Double expression of CD34 and CD117 on bone marrow progenitors is a hallmark of the development of functional mast cell of Callithrix jacchus (common marmoset).

Int Immunol 2012 Sep 25;24(9):593-603. Epub 2012 Jul 25.

Department of Molecular Cell Immunology and Allergology, Nihon University School of Medicine, Tokyo, Japan.
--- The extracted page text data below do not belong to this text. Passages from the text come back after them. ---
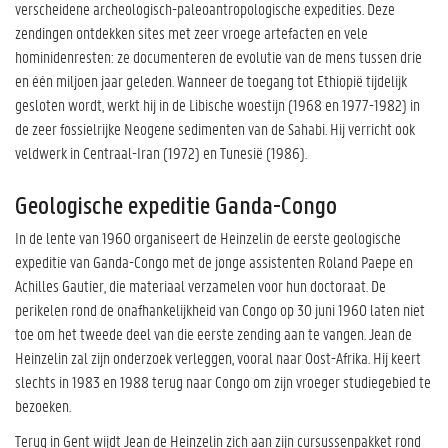
verscheidene archeologisch-paleoantropologische expedities. Deze
zendingen ontdekken sites met zeer vroege artefacten en vele
hominidenresten: ze documenteren de evolutie van de mens tussen drie
en één miljoen jaar geleden. Wanneer de toegang tot Ethiopië tijdelijk
gesloten wordt, werkt hij in de Libische woestijn (1968 en 1977-1982) in
de zeer fossielrijke Neogene sedimenten van de Sahabi. Hij verricht ook
veldwerk in Centraal-Iran (1972) en Tunesië (1986).
Geologische expeditie Ganda-Congo
In de lente van 1960 organiseert de Heinzelin de eerste geologische
expeditie van Ganda-Congo met de jonge assistenten Roland Paepe en
Achilles Gautier, die materiaal verzamelen voor hun doctoraat. De
perikelen rond de onafhankelijkheid van Congo op 30 juni 1960 laten niet
toe om het tweede deel van die eerste zending aan te vangen. Jean de
Heinzelin zal zijn onderzoek verleggen, vooral naar Oost-Afrika. Hij keert
slechts in 1983 en 1988 terug naar Congo om zijn vroeger studiegebied te
bezoeken.
Terug in Gent wijdt Jean de Heinzelin zich aan zijn cursussenpakket rond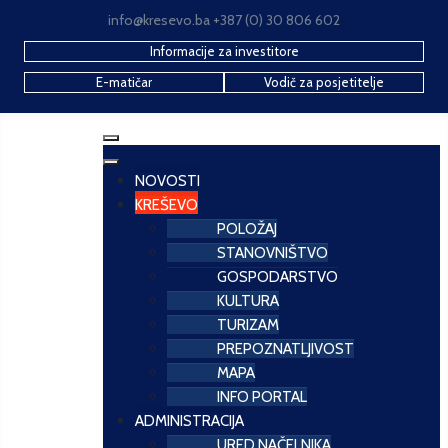
info@kresevo.ba +387 (0) 30 806 602
Informacije za investitore
E-matičar
Vodič za posjetitelje
NOVOSTI
KREŠEVO
POLOŽAJ
STANOVNIŠTVO
GOSPODARSTVO
KULTURA
TURIZAM
PREPOZNATLJIVOST
MAPA
INFO PORTAL
ADMINISTRACIJA
URED NAČELNIKA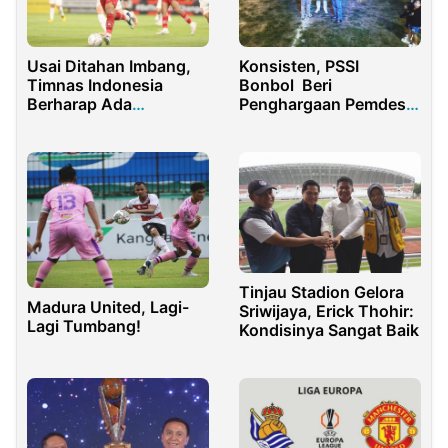
Usai Ditahan Imbang,
Konsisten, PSSI
Timnas Indonesia
Bonbol Beri
Berharap Ada
Penghargaan Pemdes
Keajaiban di Hanoi
dan Panitia New
Vietnam
Dutohe Cup U-13
Tinjau Stadion Gelora
Madura United, Lagi-
Sriwijaya, Erick Thohir:
Lagi Tumbang!
Kondisinya Sangat Baik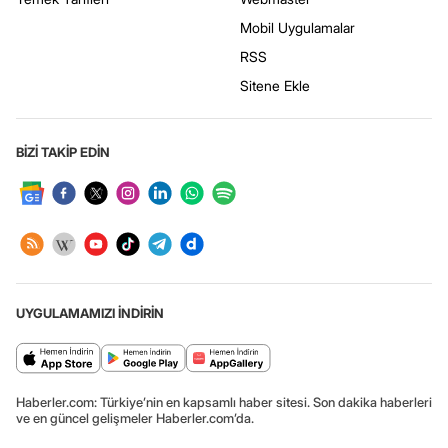
Mobil Uygulamalar
RSS
Sitene Ekle
BİZİ TAKİP EDİN
UYGULAMAMIZI İNDİRİN
Haberler.com: Türkiye’nin en kapsamlı haber sitesi. Son dakika haberleri
ve en güncel gelişmeler Haberler.com’da.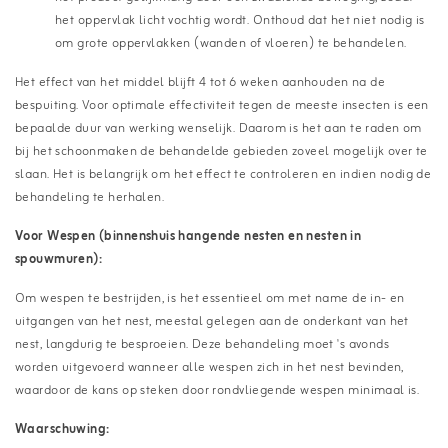
het oppervlak licht vochtig wordt. Onthoud dat het niet nodig is
om grote oppervlakken (wanden of vloeren) te behandelen.
Het effect van het middel blijft 4 tot 6 weken aanhouden na de
bespuiting. Voor optimale effectiviteit tegen de meeste insecten is een
bepaalde duur van werking wenselijk. Daarom is het aan te raden om
bij het schoonmaken de behandelde gebieden zoveel mogelijk over te
slaan. Het is belangrijk om het effect te controleren en indien nodig de
behandeling te herhalen.
Voor Wespen (binnenshuis hangende nesten en nesten in
spouwmuren):
Om wespen te bestrijden, is het essentieel om met name de in- en
uitgangen van het nest, meestal gelegen aan de onderkant van het
nest, langdurig te besproeien. Deze behandeling moet 's avonds
worden uitgevoerd wanneer alle wespen zich in het nest bevinden,
waardoor de kans op steken door rondvliegende wespen minimaal is.
Waarschuwing:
Mast cells (MCs) are developed from hematopoietic progenitor cells and play an important role in inflammation. Study of the kinetics of development and accumulation of primate MC in vivo is crucial for the control of human inflammatory diseases, as evolution of the immune system is quite rapid and inflammation including MC response is considered to be different between mouse and human. In the present study, we examined the development of MC from hematopoietic progenitors of Callithrix jacchus (common marmoset), an experimental animal of nonhuman primates. Bone marrow cells were fractionated for the expression of CD34 and CD117 by cell sorting. MCs were developed in vitro or by transplanting the cells to NOD/SCID/IL-2γc knockout (NOG) mice. In vitro culture of CD34(+)CD117(+) (double positive, DP) cells with stem cell factor could generate high-affinity Fc epsilon receptor (FcεR)-expressing CD117(+) cells with typical granules. The developed MC released β-hexosaminidase and produced leukotriene C(4) after the stimulation of FcεRI. Transplantation of DP cells gave rise to a marked expansion of CD34(-)CD45(+)CD117(+)FcεR(+) cells in NOG mice. They expressed transcripts encoding chymase 1 and tryptase β. Differentiation of CD34(-)CD117(+) cells to MCs was relatively limited compared with the DP cells, similarly to human MCs. These results suggest that this marmoset system provides a good model for human MC development.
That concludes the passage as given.